◆ Exercise objective: Send back every record word for word, with nothing missing.

Stored data
====
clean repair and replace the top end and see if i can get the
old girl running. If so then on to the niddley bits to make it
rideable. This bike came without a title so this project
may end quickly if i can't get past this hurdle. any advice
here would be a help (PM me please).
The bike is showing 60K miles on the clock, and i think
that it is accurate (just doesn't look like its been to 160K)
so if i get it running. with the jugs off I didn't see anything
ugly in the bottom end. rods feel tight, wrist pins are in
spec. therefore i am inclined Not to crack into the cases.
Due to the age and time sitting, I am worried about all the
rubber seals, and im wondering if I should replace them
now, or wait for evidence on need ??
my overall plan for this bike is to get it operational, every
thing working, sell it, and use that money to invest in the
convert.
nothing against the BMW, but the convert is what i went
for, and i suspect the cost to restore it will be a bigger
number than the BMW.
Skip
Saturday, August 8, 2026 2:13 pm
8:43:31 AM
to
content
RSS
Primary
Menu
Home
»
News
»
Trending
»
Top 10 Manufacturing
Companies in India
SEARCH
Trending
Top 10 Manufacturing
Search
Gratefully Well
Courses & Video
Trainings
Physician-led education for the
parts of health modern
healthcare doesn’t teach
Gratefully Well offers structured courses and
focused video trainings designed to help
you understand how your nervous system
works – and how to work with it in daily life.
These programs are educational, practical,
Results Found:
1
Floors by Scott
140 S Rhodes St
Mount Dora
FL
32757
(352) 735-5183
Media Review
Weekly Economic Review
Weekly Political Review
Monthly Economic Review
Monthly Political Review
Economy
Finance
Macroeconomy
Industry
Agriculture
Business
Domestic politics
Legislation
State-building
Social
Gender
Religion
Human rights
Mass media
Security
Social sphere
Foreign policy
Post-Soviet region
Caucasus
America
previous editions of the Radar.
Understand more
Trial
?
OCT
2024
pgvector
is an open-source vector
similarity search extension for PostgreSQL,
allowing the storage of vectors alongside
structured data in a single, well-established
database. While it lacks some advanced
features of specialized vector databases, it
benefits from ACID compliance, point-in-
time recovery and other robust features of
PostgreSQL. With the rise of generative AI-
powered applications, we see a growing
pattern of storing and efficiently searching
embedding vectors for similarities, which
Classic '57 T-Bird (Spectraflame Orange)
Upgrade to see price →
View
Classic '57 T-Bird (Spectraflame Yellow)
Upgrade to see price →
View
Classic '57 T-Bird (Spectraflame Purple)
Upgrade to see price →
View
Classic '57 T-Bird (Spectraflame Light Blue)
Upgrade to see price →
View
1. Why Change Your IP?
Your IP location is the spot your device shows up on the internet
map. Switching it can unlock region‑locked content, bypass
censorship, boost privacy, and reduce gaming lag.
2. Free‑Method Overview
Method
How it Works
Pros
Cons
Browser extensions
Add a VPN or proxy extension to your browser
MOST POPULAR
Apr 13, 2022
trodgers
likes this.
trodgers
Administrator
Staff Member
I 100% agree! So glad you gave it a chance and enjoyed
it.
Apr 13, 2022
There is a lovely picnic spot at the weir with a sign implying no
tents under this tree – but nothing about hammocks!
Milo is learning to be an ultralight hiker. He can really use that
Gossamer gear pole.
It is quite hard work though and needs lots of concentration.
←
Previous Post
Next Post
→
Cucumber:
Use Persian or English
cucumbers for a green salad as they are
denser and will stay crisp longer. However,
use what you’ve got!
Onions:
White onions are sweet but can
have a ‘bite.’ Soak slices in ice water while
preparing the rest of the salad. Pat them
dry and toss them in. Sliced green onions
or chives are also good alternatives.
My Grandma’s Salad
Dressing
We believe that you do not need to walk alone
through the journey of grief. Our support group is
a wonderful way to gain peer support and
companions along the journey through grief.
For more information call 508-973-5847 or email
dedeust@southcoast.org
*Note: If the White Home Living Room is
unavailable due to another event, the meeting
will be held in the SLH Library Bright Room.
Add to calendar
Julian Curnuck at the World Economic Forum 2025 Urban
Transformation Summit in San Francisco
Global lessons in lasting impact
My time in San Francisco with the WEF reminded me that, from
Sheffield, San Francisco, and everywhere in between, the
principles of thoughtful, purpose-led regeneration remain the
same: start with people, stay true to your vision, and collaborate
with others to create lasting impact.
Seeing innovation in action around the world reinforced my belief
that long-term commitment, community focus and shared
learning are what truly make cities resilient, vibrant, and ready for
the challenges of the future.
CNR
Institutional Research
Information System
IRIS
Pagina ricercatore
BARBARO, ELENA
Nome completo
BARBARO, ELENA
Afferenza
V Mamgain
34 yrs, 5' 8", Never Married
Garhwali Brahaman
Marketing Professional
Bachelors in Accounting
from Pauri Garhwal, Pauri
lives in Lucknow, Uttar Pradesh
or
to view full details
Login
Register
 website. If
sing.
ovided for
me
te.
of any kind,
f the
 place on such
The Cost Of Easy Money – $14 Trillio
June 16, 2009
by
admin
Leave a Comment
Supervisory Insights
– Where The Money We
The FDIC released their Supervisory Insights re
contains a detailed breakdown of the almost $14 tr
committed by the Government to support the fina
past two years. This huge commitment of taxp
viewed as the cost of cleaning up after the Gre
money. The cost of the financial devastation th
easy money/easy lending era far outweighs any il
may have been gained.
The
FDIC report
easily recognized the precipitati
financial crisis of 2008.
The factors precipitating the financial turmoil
====
◆ Problem solution:
clean repair and replace the top end and see if i can get the
old girl running. If so then on to the niddley bits to make it
rideable. This bike came without a title so this project
may end quickly if i can't get past this hurdle. any advice
here would be a help (PM me please).
The bike is showing 60K miles on the clock, and i think
that it is accurate (just doesn't look like its been to 160K)
so if i get it running. with the jugs off I didn't see anything
ugly in the bottom end. rods feel tight, wrist pins are in
spec. therefore i am inclined Not to crack into the cases.
Due to the age and time sitting, I am worried about all the
rubber seals, and im wondering if I should replace them
now, or wait for evidence on need ??
my overall plan for this bike is to get it operational, every
thing working, sell it, and use that money to invest in the
convert.
nothing against the BMW, but the convert is what i went
for, and i suspect the cost to restore it will be a bigger
number than the BMW.
Skip
Saturday, August 8, 2026 2:13 pm
8:43:31 AM
to
content
RSS
Primary
Menu
Home
»
News
»
Trending
»
Top 10 Manufacturing
Companies in India
SEARCH
Trending
Top 10 Manufacturing
Search
Gratefully Well
Courses & Video
Trainings
Physician-led education for the
parts of health modern
healthcare doesn’t teach
Gratefully Well offers structured courses and
focused video trainings designed to help
you understand how your nervous system
works – and how to work with it in daily life.
These programs are educational, practical,
Results Found:
1
Floors by Scott
140 S Rhodes St
Mount Dora
FL
32757
(352) 735-5183
Media Review
Weekly Economic Review
Weekly Political Review
Monthly Economic Review
Monthly Political Review
Economy
Finance
Macroeconomy
Industry
Agriculture
Business
Domestic politics
Legislation
State-building
Social
Gender
Religion
Human rights
Mass media
Security
Social sphere
Foreign policy
Post-Soviet region
Caucasus
America
previous editions of the Radar.
Understand more
Trial
?
OCT
2024
pgvector
is an open-source vector
similarity search extension for PostgreSQL,
allowing the storage of vectors alongside
structured data in a single, well-established
database. While it lacks some advanced
features of specialized vector databases, it
benefits from ACID compliance, point-in-
time recovery and other robust features of
PostgreSQL. With the rise of generative AI-
powered applications, we see a growing
pattern of storing and efficiently searching
embedding vectors for similarities, which
Classic '57 T-Bird (Spectraflame Orange)
Upgrade to see price →
View
Classic '57 T-Bird (Spectraflame Yellow)
Upgrade to see price →
View
Classic '57 T-Bird (Spectraflame Purple)
Upgrade to see price →
View
Classic '57 T-Bird (Spectraflame Light Blue)
Upgrade to see price →
View
1. Why Change Your IP?
Your IP location is the spot your device shows up on the internet
map. Switching it can unlock region‑locked content, bypass
censorship, boost privacy, and reduce gaming lag.
2. Free‑Method Overview
Method
How it Works
Pros
Cons
Browser extensions
Add a VPN or proxy extension to your browser
MOST POPULAR
Apr 13, 2022
trodgers
likes this.
trodgers
Administrator
Staff Member
I 100% agree! So glad you gave it a chance and enjoyed
it.
Apr 13, 2022
There is a lovely picnic spot at the weir with a sign implying no
tents under this tree – but nothing about hammocks!
Milo is learning to be an ultralight hiker. He can really use that
Gossamer gear pole.
It is quite hard work though and needs lots of concentration.
←
Previous Post
Next Post
→
Cucumber:
Use Persian or English
cucumbers for a green salad as they are
denser and will stay crisp longer. However,
use what you’ve got!
Onions:
White onions are sweet but can
have a ‘bite.’ Soak slices in ice water while
preparing the rest of the salad. Pat them
dry and toss them in. Sliced green onions
or chives are also good alternatives.
My Grandma’s Salad
Dressing
We believe that you do not need to walk alone
through the journey of grief. Our support group is
a wonderful way to gain peer support and
companions along the journey through grief.
For more information call 508-973-5847 or email
dedeust@southcoast.org
*Note: If the White Home Living Room is
unavailable due to another event, the meeting
will be held in the SLH Library Bright Room.
Add to calendar
Julian Curnuck at the World Economic Forum 2025 Urban
Transformation Summit in San Francisco
Global lessons in lasting impact
My time in San Francisco with the WEF reminded me that, from
Sheffield, San Francisco, and everywhere in between, the
principles of thoughtful, purpose-led regeneration remain the
same: start with people, stay true to your vision, and collaborate
with others to create lasting impact.
Seeing innovation in action around the world reinforced my belief
that long-term commitment, community focus and shared
learning are what truly make cities resilient, vibrant, and ready for
the challenges of the future.
CNR
Institutional Research
Information System
IRIS
Pagina ricercatore
BARBARO, ELENA
Nome completo
BARBARO, ELENA
Afferenza
V Mamgain
34 yrs, 5' 8", Never Married
Garhwali Brahaman
Marketing Professional
Bachelors in Accounting
from Pauri Garhwal, Pauri
lives in Lucknow, Uttar Pradesh
or
to view full details
Login
Register
 website. If
sing.
ovided for
me
te.
of any kind,
f the
 place on such
The Cost Of Easy Money – $14 Trillio
June 16, 2009
by
admin
Leave a Comment
Supervisory Insights
– Where The Money We
The FDIC released their Supervisory Insights re
contains a detailed breakdown of the almost $14 tr
committed by the Government to support the fina
past two years. This huge commitment of taxp
viewed as the cost of cleaning up after the Gre
money. The cost of the financial devastation th
easy money/easy lending era far outweighs any il
may have been gained.
The
FDIC report
easily recognized the precipitati
financial crisis of 2008.
The factors precipitating the financial turmoil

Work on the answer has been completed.